-- Opening Marker --

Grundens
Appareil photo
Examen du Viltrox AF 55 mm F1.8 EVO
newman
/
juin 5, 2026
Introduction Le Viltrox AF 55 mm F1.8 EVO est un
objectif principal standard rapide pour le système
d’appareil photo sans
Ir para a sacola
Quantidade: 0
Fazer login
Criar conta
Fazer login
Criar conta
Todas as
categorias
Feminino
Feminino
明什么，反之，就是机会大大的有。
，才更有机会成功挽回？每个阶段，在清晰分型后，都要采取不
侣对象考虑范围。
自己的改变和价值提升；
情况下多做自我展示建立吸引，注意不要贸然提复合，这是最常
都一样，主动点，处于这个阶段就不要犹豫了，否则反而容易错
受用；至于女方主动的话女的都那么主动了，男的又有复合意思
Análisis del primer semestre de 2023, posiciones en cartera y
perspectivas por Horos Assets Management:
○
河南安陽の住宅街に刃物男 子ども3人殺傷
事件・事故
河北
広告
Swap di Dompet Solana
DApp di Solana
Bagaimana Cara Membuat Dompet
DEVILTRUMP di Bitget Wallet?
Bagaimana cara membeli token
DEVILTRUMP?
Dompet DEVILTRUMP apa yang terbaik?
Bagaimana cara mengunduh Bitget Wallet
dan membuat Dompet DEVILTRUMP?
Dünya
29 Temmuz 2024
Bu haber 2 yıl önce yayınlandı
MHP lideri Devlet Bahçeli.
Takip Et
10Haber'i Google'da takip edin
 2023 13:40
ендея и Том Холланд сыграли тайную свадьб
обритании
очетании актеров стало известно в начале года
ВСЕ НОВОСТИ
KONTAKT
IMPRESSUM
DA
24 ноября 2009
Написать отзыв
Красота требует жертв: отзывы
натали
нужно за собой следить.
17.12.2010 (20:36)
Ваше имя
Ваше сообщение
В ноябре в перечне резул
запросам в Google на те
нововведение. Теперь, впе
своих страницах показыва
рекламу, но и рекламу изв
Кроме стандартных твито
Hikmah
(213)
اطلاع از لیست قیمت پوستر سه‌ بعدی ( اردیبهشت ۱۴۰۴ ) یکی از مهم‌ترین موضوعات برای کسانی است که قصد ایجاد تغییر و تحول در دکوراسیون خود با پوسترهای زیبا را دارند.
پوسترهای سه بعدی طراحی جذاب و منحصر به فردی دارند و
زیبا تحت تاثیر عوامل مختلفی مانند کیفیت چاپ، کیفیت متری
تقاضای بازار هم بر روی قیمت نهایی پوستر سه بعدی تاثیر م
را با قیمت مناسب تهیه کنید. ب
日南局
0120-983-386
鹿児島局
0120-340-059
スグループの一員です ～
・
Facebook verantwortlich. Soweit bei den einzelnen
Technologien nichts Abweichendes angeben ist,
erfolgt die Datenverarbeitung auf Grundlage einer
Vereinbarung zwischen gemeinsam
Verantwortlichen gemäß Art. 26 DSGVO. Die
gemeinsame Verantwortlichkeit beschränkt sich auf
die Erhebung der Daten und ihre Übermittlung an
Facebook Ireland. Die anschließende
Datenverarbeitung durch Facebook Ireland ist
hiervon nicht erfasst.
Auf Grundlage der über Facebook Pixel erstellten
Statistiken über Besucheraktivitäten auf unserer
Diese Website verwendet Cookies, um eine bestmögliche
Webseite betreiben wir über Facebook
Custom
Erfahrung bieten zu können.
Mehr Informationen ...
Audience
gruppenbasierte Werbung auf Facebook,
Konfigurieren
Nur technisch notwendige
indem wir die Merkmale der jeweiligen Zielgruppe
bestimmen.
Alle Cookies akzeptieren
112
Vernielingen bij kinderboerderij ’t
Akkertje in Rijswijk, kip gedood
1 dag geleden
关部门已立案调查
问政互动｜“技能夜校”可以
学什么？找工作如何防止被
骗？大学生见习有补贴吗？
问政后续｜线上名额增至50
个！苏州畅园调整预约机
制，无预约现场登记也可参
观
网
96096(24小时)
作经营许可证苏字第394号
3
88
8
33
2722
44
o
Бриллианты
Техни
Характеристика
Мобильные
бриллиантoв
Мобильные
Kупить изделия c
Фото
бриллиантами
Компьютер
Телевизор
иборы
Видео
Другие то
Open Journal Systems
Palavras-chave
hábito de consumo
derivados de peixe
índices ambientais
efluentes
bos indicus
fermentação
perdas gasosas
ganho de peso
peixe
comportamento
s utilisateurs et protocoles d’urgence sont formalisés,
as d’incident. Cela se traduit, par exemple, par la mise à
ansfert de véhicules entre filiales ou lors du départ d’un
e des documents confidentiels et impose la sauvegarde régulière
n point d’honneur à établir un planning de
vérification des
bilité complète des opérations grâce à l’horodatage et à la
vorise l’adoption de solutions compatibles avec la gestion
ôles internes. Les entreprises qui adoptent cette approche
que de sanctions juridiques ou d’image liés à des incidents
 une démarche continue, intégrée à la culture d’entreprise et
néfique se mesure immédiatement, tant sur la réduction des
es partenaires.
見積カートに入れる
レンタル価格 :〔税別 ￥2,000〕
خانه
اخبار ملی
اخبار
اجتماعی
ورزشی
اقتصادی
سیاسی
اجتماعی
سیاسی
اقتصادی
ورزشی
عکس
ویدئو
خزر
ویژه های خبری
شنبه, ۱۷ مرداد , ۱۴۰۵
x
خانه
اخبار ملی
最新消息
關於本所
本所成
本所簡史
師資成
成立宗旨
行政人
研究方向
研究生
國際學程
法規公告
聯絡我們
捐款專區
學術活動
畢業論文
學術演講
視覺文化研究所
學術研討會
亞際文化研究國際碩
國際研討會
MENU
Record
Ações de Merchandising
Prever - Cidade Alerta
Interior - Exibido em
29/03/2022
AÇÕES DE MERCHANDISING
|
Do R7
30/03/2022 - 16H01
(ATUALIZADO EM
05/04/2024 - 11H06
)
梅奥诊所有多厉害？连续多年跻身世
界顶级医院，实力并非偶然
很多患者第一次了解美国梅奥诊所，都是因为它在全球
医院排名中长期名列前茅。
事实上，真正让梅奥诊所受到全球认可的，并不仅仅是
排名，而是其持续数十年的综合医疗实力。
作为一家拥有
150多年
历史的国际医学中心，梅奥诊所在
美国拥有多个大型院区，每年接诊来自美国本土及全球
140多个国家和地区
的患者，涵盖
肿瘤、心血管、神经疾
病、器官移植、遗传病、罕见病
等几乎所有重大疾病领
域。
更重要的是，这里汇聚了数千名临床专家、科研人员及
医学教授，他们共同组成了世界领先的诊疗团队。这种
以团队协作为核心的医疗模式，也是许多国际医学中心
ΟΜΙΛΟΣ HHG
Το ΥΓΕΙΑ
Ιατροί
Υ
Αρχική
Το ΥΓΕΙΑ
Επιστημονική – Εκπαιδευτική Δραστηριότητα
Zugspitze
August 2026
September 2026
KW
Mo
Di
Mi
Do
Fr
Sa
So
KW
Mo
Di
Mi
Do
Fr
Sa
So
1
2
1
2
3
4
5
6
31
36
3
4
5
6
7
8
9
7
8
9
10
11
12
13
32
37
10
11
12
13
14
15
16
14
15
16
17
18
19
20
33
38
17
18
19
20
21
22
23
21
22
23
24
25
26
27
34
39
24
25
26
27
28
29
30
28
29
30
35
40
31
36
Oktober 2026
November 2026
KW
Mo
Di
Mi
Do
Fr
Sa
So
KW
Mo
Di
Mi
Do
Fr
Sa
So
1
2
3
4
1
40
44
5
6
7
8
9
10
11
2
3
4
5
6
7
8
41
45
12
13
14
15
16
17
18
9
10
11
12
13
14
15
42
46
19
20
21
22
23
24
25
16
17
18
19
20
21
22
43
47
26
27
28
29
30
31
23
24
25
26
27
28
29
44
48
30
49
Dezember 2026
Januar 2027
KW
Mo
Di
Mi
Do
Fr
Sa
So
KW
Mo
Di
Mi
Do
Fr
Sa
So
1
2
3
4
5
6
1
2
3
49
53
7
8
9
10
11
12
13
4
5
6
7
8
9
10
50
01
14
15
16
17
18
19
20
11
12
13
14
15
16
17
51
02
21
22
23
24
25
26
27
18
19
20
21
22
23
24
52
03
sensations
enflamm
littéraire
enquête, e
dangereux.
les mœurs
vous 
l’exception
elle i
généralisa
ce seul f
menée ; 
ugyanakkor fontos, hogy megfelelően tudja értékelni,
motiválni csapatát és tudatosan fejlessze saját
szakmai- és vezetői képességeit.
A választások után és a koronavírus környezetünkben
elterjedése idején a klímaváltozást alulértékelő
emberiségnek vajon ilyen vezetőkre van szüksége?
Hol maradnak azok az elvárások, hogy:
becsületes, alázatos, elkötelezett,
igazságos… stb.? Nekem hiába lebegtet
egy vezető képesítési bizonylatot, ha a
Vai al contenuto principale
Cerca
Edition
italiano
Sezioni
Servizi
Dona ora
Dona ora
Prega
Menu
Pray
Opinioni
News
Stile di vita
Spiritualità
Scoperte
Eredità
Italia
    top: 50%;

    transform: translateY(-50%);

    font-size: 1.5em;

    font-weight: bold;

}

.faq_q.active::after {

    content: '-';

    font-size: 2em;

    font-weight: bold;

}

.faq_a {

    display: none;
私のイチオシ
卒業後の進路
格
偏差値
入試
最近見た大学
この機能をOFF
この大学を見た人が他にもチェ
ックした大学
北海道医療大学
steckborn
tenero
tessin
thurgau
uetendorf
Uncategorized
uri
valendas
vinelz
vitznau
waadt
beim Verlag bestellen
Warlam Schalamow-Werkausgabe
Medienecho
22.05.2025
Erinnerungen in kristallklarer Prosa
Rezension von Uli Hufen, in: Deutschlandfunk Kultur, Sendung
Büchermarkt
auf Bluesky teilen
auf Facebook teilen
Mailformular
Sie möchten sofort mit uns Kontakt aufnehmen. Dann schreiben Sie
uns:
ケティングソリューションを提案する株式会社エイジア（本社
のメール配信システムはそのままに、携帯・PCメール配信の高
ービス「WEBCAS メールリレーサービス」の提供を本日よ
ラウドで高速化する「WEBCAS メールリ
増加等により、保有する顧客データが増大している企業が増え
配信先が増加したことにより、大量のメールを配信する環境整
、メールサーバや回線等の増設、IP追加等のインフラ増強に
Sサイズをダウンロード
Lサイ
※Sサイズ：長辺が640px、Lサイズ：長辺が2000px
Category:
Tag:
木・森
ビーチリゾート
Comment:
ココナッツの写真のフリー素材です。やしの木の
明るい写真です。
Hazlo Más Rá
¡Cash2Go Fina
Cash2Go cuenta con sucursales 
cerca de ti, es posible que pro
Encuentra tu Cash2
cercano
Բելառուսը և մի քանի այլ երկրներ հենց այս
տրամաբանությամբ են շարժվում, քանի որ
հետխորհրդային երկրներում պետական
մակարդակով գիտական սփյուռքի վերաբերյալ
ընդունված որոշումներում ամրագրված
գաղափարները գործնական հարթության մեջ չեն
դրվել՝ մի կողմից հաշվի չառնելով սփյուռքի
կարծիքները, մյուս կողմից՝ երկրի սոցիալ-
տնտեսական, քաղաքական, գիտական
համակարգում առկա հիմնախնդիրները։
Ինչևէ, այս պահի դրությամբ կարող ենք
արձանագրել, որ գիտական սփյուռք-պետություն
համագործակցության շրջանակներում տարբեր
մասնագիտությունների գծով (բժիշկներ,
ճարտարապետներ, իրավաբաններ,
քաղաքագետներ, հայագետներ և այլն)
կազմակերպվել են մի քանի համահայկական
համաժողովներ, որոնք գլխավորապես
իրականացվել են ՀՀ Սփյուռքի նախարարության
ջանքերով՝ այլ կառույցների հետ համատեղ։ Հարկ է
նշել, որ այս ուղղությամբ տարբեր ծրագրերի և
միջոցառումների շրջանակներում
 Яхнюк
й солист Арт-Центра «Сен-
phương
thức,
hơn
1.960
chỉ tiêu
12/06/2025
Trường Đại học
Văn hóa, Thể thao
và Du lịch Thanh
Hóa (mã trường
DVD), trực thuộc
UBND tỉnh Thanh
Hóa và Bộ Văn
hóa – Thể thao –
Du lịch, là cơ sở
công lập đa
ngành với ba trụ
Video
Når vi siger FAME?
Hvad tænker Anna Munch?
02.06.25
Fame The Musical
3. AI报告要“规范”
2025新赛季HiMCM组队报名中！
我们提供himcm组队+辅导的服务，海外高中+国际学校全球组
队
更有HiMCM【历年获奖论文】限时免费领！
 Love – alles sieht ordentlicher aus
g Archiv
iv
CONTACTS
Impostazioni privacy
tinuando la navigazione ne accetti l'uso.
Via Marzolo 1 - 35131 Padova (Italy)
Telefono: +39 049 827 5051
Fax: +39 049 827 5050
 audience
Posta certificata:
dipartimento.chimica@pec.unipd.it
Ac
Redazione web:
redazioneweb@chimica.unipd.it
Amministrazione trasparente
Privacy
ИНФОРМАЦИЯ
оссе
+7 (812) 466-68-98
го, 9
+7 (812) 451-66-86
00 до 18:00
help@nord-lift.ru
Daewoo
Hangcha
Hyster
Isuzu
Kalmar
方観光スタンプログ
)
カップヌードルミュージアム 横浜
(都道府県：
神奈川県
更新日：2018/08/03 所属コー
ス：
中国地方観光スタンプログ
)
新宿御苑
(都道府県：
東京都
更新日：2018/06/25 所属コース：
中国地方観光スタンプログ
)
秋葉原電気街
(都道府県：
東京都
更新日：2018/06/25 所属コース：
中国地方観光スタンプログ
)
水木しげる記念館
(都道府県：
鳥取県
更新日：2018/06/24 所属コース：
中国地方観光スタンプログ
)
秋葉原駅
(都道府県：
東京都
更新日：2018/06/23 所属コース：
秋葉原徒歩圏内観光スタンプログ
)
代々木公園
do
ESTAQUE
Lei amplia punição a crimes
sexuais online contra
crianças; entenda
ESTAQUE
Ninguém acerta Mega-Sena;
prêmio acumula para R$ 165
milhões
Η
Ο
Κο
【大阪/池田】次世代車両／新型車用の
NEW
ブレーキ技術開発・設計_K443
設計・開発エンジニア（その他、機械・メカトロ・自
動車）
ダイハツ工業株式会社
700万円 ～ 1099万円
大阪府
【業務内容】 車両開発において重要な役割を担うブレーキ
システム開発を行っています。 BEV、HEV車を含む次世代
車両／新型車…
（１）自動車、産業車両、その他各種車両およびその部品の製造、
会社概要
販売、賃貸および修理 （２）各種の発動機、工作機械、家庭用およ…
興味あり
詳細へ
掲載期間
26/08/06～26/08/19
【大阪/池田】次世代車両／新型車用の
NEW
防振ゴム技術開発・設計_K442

-- Closing Marker --

- **EXERCISE DIRECTIONS**
Check each line of the material for "زیبا". Copy the ones that have it.

- **YOUR RESPONSE**
اطلاع از لیست قیمت پوستر سه‌ بعدی ( اردیبهشت ۱۴۰۴ ) یکی از مهم‌ترین موضوعات برای کسانی است که قصد ایجاد تغییر و تحول در دکوراسیون خود با پوسترهای زیبا را دارند.
زیبا تحت تاثیر عوامل مختلفی مانند کیفیت چاپ، کیفیت متری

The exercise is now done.